I didn't ask to be born

Discussion in 'Off-topic Discussion' started by GhostRider@11, Apr 3, 2024.

  1. Meshuga

    Meshuga Fapstronaut

    2,180
    4,008
    143
    That might be too harsh. If you top an exam without giving your best, that may mean you have mastered the material already. Your mediocre effort, in this case, was good enough on an objective level, so take that W with gratitude.
    But on the flipside, it’s hard to really give your best and fail an exam. Failing an exam is a good time to reevaluate your time management.
    Who are you to tell God not only what He may give you, but when? The use of good things in life now, rather than before, is perhaps you will not take them as idols. It’s okay to enjoy the gifts God offers us, if we do not worship them instead of the giver.
    God does not attack us with greed, or lead us in circles.

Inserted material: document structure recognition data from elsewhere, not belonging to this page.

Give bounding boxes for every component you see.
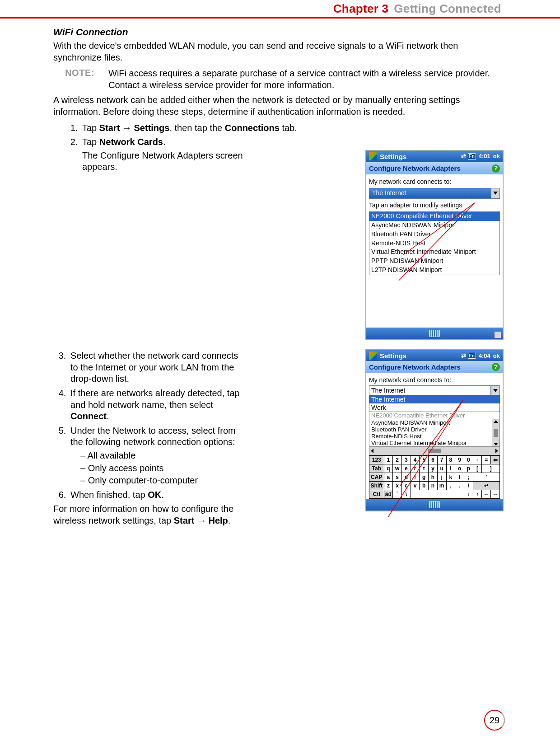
key[interactable]: j [437,473,446,482]
key[interactable]: a [384,473,393,482]
list-item[interactable]: NE2000 Compatible Ethernet Driver [369,412,499,419]
dropdown-option[interactable]: The Internet [369,395,499,403]
help-icon[interactable]: ? [492,164,500,173]
ok-button[interactable]: ok [493,352,500,359]
key[interactable]: f [411,473,420,482]
list-item[interactable]: AsyncMac NDISWAN Miniport [369,419,492,426]
enter-key[interactable]: ↵ [473,482,499,490]
key[interactable]: b [420,482,429,490]
connects-to-combo[interactable]: The Internet [369,188,500,199]
key[interactable]: k [446,473,455,482]
key[interactable]: r [411,464,420,473]
shift-key[interactable]: Shift [369,482,384,490]
key[interactable]: u [437,464,446,473]
key[interactable]: v [411,482,420,490]
adapter-list[interactable]: NE2000 Compatible Ethernet Driver AsyncM… [369,412,500,447]
key[interactable]: 4 [411,456,420,464]
vertical-scrollbar[interactable] [492,419,499,446]
scroll-right-icon[interactable] [495,449,498,453]
ctrl-key[interactable]: Ctl [369,490,384,499]
keyboard-icon[interactable] [429,330,440,337]
key[interactable]: c [401,482,411,490]
list-item[interactable]: Remote-NDIS Host [369,239,499,248]
key[interactable]: 6 [429,456,438,464]
dropdown-option[interactable]: Work [369,403,499,412]
scroll-thumb[interactable] [494,429,498,437]
key[interactable]: e [401,464,411,473]
key[interactable]: y [429,464,438,473]
key[interactable]: , [446,482,455,490]
key[interactable]: ; [464,473,473,482]
key[interactable]: 5 [420,456,429,464]
key[interactable]: = [482,456,491,464]
list-item[interactable]: Virtual Ethernet Intermediate Miniport [369,248,499,257]
key[interactable]: . [455,482,464,490]
key[interactable]: 123 [369,456,384,464]
chevron-down-icon[interactable] [491,188,500,199]
key[interactable]: 0 [464,456,473,464]
list-item[interactable]: AsyncMac NDISWAN Miniport [369,221,499,230]
key[interactable]: p [464,464,473,473]
key[interactable]: 2 [393,456,402,464]
key[interactable]: g [420,473,429,482]
key[interactable]: q [384,464,393,473]
key[interactable]: o [455,464,464,473]
key[interactable]: l [455,473,464,482]
scroll-up-icon[interactable] [494,420,498,423]
list-item[interactable]: PPTP NDISWAN Miniport [369,257,499,266]
key[interactable]: [ [473,464,482,473]
space-key[interactable] [411,490,464,499]
key[interactable]: ' [473,473,499,482]
key[interactable]: t [420,464,429,473]
arrow-right-key[interactable]: → [491,490,500,499]
start-icon[interactable] [369,351,377,360]
list-item[interactable]: NE2000 Compatible Ethernet Driver [369,212,499,221]
on-screen-keyboard[interactable]: 123 1234567890-=⬅ Tab qwertyuiop[] CAP a… [369,455,500,499]
list-item[interactable]: Remote-NDIS Host [369,433,492,440]
caps-key[interactable]: CAP [369,473,384,482]
key[interactable]: 3 [401,456,411,464]
clock: 4:01 [479,153,490,160]
key[interactable]: - [473,456,482,464]
list-item[interactable]: Bluetooth PAN Driver [369,230,499,239]
key[interactable]: d [401,473,411,482]
adapter-list[interactable]: NE2000 Compatible Ethernet Driver AsyncM… [369,211,500,275]
backspace-key[interactable]: ⬅ [491,456,500,464]
key[interactable]: z [384,482,393,490]
arrow-left-key[interactable]: ← [482,490,491,499]
key[interactable]: 1 [384,456,393,464]
chapter-label: Chapter 3 [333,2,389,16]
keyboard-icon[interactable] [429,501,440,508]
key[interactable]: x [393,482,402,490]
scroll-thumb[interactable] [428,449,441,453]
dropdown-list[interactable]: The Internet Work [369,395,500,412]
screenshot-1: Settings ⇄Fn4:01ok Configure Network Ada… [365,150,504,340]
ok-button[interactable]: ok [493,153,500,160]
key[interactable]: \ [401,490,411,499]
scroll-down-icon[interactable] [494,443,498,445]
key[interactable]: / [464,482,473,490]
key[interactable]: ` [393,490,402,499]
list-item[interactable]: Bluetooth PAN Driver [369,426,492,433]
chevron-down-icon[interactable] [491,385,500,395]
arrow-up-key[interactable]: ↑ [473,490,482,499]
key[interactable]: 9 [455,456,464,464]
key[interactable]: ] [482,464,500,473]
key[interactable]: n [429,482,438,490]
key[interactable]: s [393,473,402,482]
arrow-down-key[interactable]: ↓ [464,490,473,499]
help-icon[interactable]: ? [492,363,500,371]
start-icon[interactable] [369,152,377,160]
key[interactable]: 8 [446,456,455,464]
key[interactable]: w [393,464,402,473]
key[interactable]: m [437,482,446,490]
horizontal-scrollbar[interactable] [369,447,500,455]
key[interactable]: h [429,473,438,482]
list-item[interactable]: Virtual Ethernet Intermediate Minipor [369,440,492,446]
key[interactable]: 7 [437,456,446,464]
connects-to-combo[interactable]: The Internet [369,385,500,395]
tab-key[interactable]: Tab [369,464,384,473]
intl-key[interactable]: áü [384,490,393,499]
list-item[interactable]: L2TP NDISWAN Miniport [369,266,499,275]
key[interactable]: i [446,464,455,473]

    The letter from James talks about this, about what is from God, and about being double minded. In the Old Testament, the book of Job talks about suffering, and Ecclesiastes says

    I turned away and thought about all the kinds of oppression being done under the sun.
    I saw the tears of the oppressed,
    And they had no one to comfort them.
    The power was on the side of the oppressors,
    and they had no one to comfort them.
    So I considered the dead happier, because they were already dead, than the living, who must still live their lives; but happier than either of them is the one who has not yet been born, because he has not yet seen the evil things that are done under the sun (Ecc. 4:1-3, CJB). But the teacher in this book finds a way to hope and purpose.

    A lot of it is about how you feel, not how life is. Quit porn, get normal hormones reestablished while you learn to deal with the slings & arrows of outrageous fortune without resorting to fantasies. That will stabilize your body. Meantime, you can read philosophy, but understand the whole time that your perspective is warped.

    In the beginning of “The Snow Queen” by Hans Christian Andersen, the Devil makes a mirror that twists the image reflected in it. Beautiful things look ugly. It sort of shows the way things are, but a cynical presentation of it. He wants to show his mirror to God in heaven, so he has three demons tow it up into the sky, but the atmospheric pressure changes and the mirror breaks. The shards fly into a million pieces, blown about in the wind, and a tiny needle lodges in a young boy’s eye. It changes how he sees things. He sees truth, but without kindness. He becomes clever but cruel. Eventually that shard works its way through his eye, burrowing deep to freeze his heart.

    It’s just a story, but I find it an apt description for how intelligence combined with cynicism can be self-harm. Be careful. Stay realistic, but don’t indulge in bitterness. You’ll be okay.